Martha’s friendship and professional relationship with W.E.B. Du Bois started in 1911 with her interest in addressing differences between the education of white and black children. In 1914, she began attending Robert Henri's art classes at the New York Ferrer Center at The Modern School; there she was introduced to the merits of libertarian education.

An unmarried white Jewish woman, in 1915 Martha adopted African-American David Butt (1912-1936). His parents were Negro Theatre performers from South Carolina who could not afford to care for a third child. Martha raised David through prejudice and her financial struggles as an independent female journalist.

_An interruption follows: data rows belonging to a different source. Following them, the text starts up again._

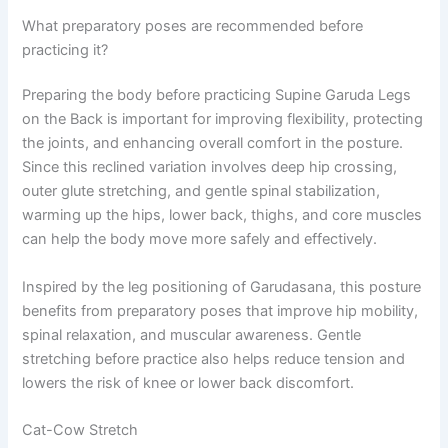
What preparatory poses are recommended before
practicing it?
Preparing the body before practicing Supine Garuda Legs
on the Back is important for improving flexibility, protecting
the joints, and enhancing overall comfort in the posture.
Since this reclined variation involves deep hip crossing,
outer glute stretching, and gentle spinal stabilization,
warming up the hips, lower back, thighs, and core muscles
can help the body move more safely and effectively.
Inspired by the leg positioning of Garudasana, this posture
benefits from preparatory poses that improve hip mobility,
spinal relaxation, and muscular awareness. Gentle
stretching before practice also helps reduce tension and
lowers the risk of knee or lower back discomfort.
Cat-Cow Stretch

Determined to give David a proper education in the States, and now armed with an inheritance from her late father, Martha bought the Gomez Mill House in June 1918, to establish a school on the site. In 1919, 'Mill House' school was advertised in Asa Philip Randolph's Civil Rights magazine, The Messenger, as a ‘Libertarian International School’ and ‘Country School For Colored Children and Others’ to teach a broad curriculum that upheld the rights of all children.

Though Martha was drawn to European education models, having started 'Mill House' school it's unclear why she moved to Paris after the war. Perhaps it was not ready for David. She enrolled him at Odenwaldschule in Germany, found work at the Paris Herald, and went to progressive education conventions where she mentioned her school.

She chose her friend and NAACP collaborator, Helen Boardman, to partner on Mill House school since Helen worked at the New York Bureau of Education Experiments (later Bankstreet College.) Even though the school was listed as established in a 1921 almanac, there is no evidence it opened. Martha remained in Paris, with David in the German boarding school, for several years after she gave Helen power of attorney to sell the Mill House in 1923.

Martha returned to the U.S. in 1929 and picked up where she left off in her civil rights work. During the 1930s she wrote important articles on the subject, even questioning the tenacity of the NAACP regarding a court case that involved a victim of racism.

In 1934, Martha's adopted son David lived in Harlem, reunited with his siblings. He was attending City College, but dropped out due to severe illness. Sadly, David lost his battle with tuberculosis on June 27, 1936. His death at just 25 years old devastated Martha. She moved to Northampton, MA presumably to work at Smith College, but she was not long for this world either. On October 28, 1937, at age 48, Martha suffered a brain aneurysm which took her life.

Martha kept up her efforts to fight injustice right to the end. The Nation printed a piece she wrote a month before her death, and the New York Times printed one a few days after she passed. She lived her whole life becoming and being an unflinching activist and journalist, working tirelessly for civil rights and progressive ideals. She lived her values with passionate confidence, confronting widely-held unfair views when it meant facing the consequences. And although Martha Gruening is so unique, she is but one of many heroes in the fight for equality and justice for all.